John Cinnamus, the Byzantine chronicler, mentions troops observing the Jewish law, fighting with the Hungarian army in Dalmatia in 1154. By that time there was a Jewish community in existence for a hundred and fifty years with its own synagogue and legal court in Esztergom, in the capital and commercial centre of Hungary. Jews at the time worked the land, practised trades and commerce along with other Hungarians. The medieval popes pressured the kings to introduce anti-Jewish laws but for a while without result. The 11th century crusaders murdered Jews on their way to the Holy Land but while King Coloman refused passage to these religious fanatics, he let the Jewish refugees from Austria, Bohemia and Moravia settle in Hungary. For the next two hundred years while in the West Jews were locked into ghettos, branded, isolated and at times burnt at the stake all was quiet in Hungary. In the early 13th century Rome again pressured the king of Hungary to brand the Jews and burn the Talmud in public under threat of excommunication. The promise was made but there is no evidence to its execution. By now many of the Hungarian Jews were in the business of finance and were essential for the good management of the state. In 1251 they were declared servants of the Treasury. They participated in the founding of Buda and settled in all parts of the country unhampered. The good times soon came to an end in the fourteenth century. Religious intolerance combined with commercial jealousy led to over-taxation, persecution, blood libels and expulsions. Take a loan from the Jews than burn the letter of credit, was the new slogan of kings, German city-dwellers and Hungarian lords. In 1421 the magistrate of Buda ordered the Jews to wear red caps, pointy hats and a yellow spot on their outfits. A change on the throne was now a special occasion for robbing the Jews in the towns. The Turkish occupation of Hungary was nothing, but a blessing in disguise for the now completely impoverished Jewish community. The Ottoman rulers taxed heavily, but evenly. They tolerated all religions. So did the Protestant Hungarians who ruled the Turkish satellite Transylvania. Gábor Bethlen invited Sephardim Jews (1623) to settle in his lands. Meanwhile Buda was flourishing. Then the Habsburgs liberated Hungary. They freed Buda and butchered all the Jews they could find therein.

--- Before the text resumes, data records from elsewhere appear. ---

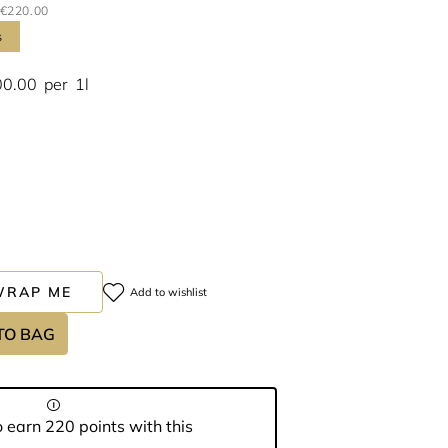
€220.00
s
00.00
per
1l
WRAP ME
Add to wishlist
TO BAG
 earn 220 points with this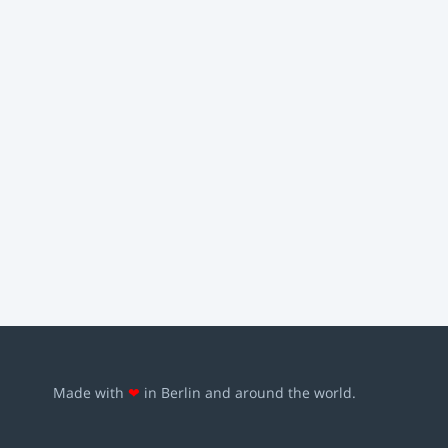
Made with
❤
in Berlin and around the world.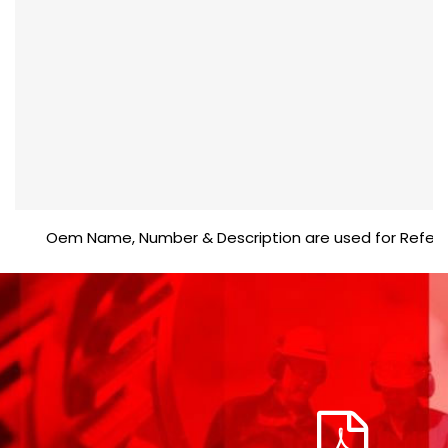
Oem Name, Number & Description are used for Reference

Eighteenth century Hungary, that semi-independent eastern mark of the Habsburg family, began a slow socio-economic reconstruction after a devastating re-conquest and an equally painful civil war. Once the Turks were expelled and the anti-Habsburg Magyar rebels suppressed, the government of Vienna could proceed with the domestic aspects of empire building.

According to Bishop Kolonics, following their withdrawal from Hungary the Turks had left behind nobody but the Greeks and the Jews. This, of course, was an exaggeration, but these were the people Kolonics noted and highly disapproved. In fact, Hungary was reduced to less than 2.6 million souls by 1720. In the absence of a domestic bourgeoisie in Hungary, the Viennese Treasury, in order to attract settlers gave special trading privileges to foreign merchants. The Magyars no longer had the skill or the desire to trade. "It is well known" wrote Gyula Szekfü, "that a Hungarian did not stoop to trade in feudal Hungary. He yielded it to the aliens: Jews, Macedonians, Greeks, Armenians, Serbs."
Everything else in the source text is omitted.